Now I might have known that she was only luring me on to some pitfall of mockery, but I did not, and must needs burst out in some clumsy disclaimer meant to shield my dear lad. And in the midst of it she laughed again.
“Oh, you do amuse me mightily, mon Capitaine,” she cried. “I do protest I shall come to see you oftener. Tis as good as any play!”
“Saw you ever a play in this backwoods wilderness?” I asked, glad of any excuse to change the talk and keep her by me.
“No, indeed. But you are not to think that no one has seen the great world save only yourself, Captain Ireton. What would you say if I should tell you that I, too, have seen your London, and even your Paris?”
Here I must blunder again and say that I had been wondering how else she came by the Parisian French; but at this her jesting mood vanished suddenly and she spoke softly.
“I had it of my mother, who came of the Huguenots. She spoke it always to me. But my father speaks it not, and now I am losing it for want of practice.”
How is it that love transforms the once contemptible into a thing most highly to be prized? My eight years of campaigning on the Continent had given me the French speech, or so much of it as the clumsy tongue of me could master, and I had always held it in hearty English scorn. Yet now I was eager enough to speak it with her, and to take as my very own the little cry of joy wherewith she welcomed my hesitant mouthing of it.
From that we fell to talking in her mother’s tongue of the hardships of those same Huguenot emigres; and when I looked not at her I could speak in terms dispassionate and cool of this or aught else; and when I looked upon her my heart beat faster and my blood leaped quickly, and I knew not always what it was I said.

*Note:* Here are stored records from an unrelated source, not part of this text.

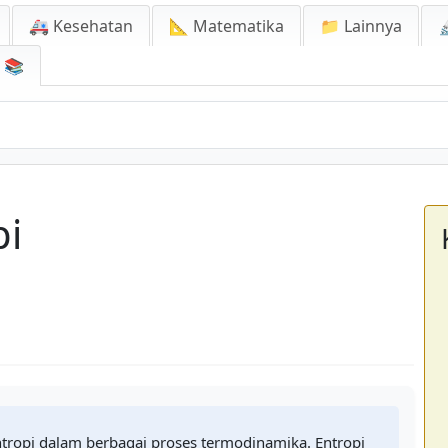
🚑 Kesehatan
📐 Matematika
📁 Lainnya

📚
pi
tropi dalam berbagai proses termodinamika. Entropi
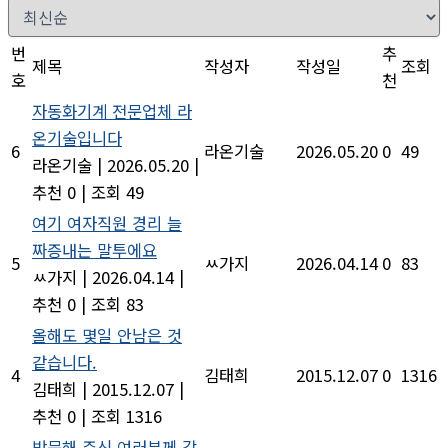
번
추
제목
작성자
작성일
조회
호
천
자동화기계 전문업체 라
온기술입니다
6
라온기술
2026.05.20
0
49
라온기술
|
2026.05.20
|
추천 0
|
조회 49
여기 여자직원 경리 늘
짜증내는 말투에요
5
ㅆ가지
2026.04.14
0
83
ㅆ가지
|
2026.04.14
|
추천 0
|
조회 83
올해도 몇일 안남은 것
같습니다.
4
김태희
2015.12.07
0
1316
김태희
|
2015.12.07
|
추천 0
|
조회 1316
방문해 주신 여러분께 감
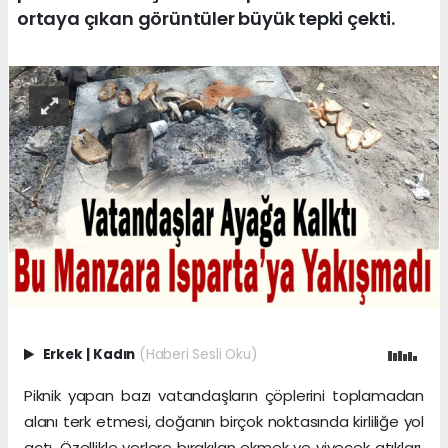
ortaya çıkan görüntüler büyük tepki çekti.
Erkek
|
Kadın
(Haberi Sesli Oku)
Piknik yapan bazı vatandaşların çöplerini toplamadan
alanı terk etmesi, doğanın birçok noktasında kirliliğe yol
açtı. Özellikle yerlere bırakılan ekmek ve yiyecek atıkları,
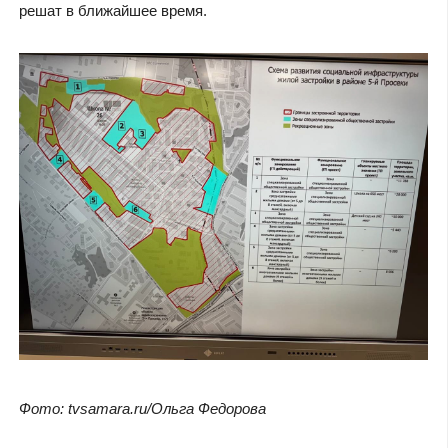
решат в ближайшее время.
Фото: tvsamara.ru/Ольга Федорова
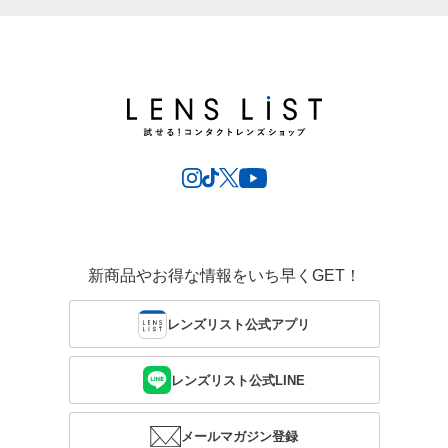
新商品やお得な情報をいち早くGET！
レンズリスト公式アプリ
レンズリスト公式LINE
メールマガジン登録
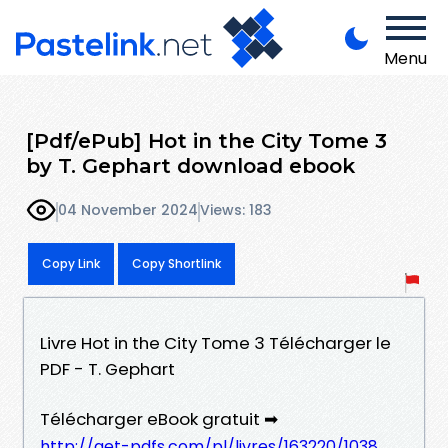
Menu
[Pdf/ePub] Hot in the City Tome 3
by T. Gephart download ebook
04 November 2024
Views: 183
Copy Link
Copy Shortlink
Livre Hot in the City Tome 3 Télécharger le
PDF - T. Gephart
Télécharger eBook gratuit ➡
http://get-pdfs.com/pl/livres/163220/1038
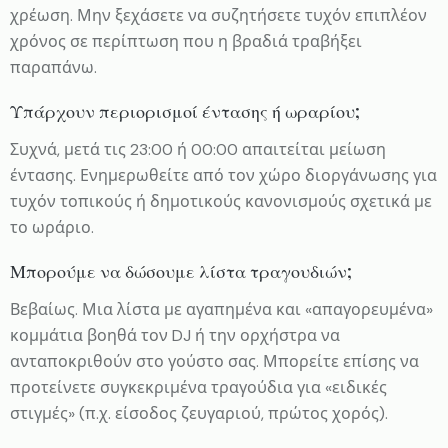
χρέωση. Μην ξεχάσετε να συζητήσετε τυχόν επιπλέον
χρόνος σε περίπτωση που η βραδιά τραβήξει
παραπάνω.
Υπάρχουν περιορισμοί έντασης ή ωραρίου;
Συχνά, μετά τις 23:00 ή 00:00 απαιτείται μείωση
έντασης. Ενημερωθείτε από τον χώρο διοργάνωσης για
τυχόν τοπικούς ή δημοτικούς κανονισμούς σχετικά με
το ωράριο.
Μπορούμε να δώσουμε λίστα τραγουδιών;
Βεβαίως. Μια λίστα με αγαπημένα και «απαγορευμένα»
κομμάτια βοηθά τον DJ ή την ορχήστρα να
ανταποκριθούν στο γούστο σας. Μπορείτε επίσης να
προτείνετε συγκεκριμένα τραγούδια για «ειδικές
στιγμές» (π.χ. είσοδος ζευγαριού, πρώτος χορός).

After a time—’twas when Darius fetched me my supper and the candles—she went away; and so ended a day which saw the beginning of a struggle fiercer than any the turbaned Turk had ever given me. For when I had eaten, and was alone with time to think, I knew well that I loved this woman and should always love her; this in spite of honor, or loyalty to Richard Jennifer, or any other thing in heaven or earth.
V
HOW I LOST WHAT I HAD NEVER GAINED
Though I dared not hope she would keep her promise and was sometimes so sorely beset as to tremble at her coming, Margery looked in upon me oftener, and soon there grew up between us a comradeship the like of which, I think, had never been between a woman loved and a man who, loving her, was yet constrained to play the part of her true lover’s friend.
If I played this part but stumblingly; if at times the madness of my passion would not be denied the look or word or hand-clasp not of poor cool friendship; I have this to comfort me: that in after time, when my dear lad came to know, he forgave me freely—nay, held me altogether blameless, as I was not.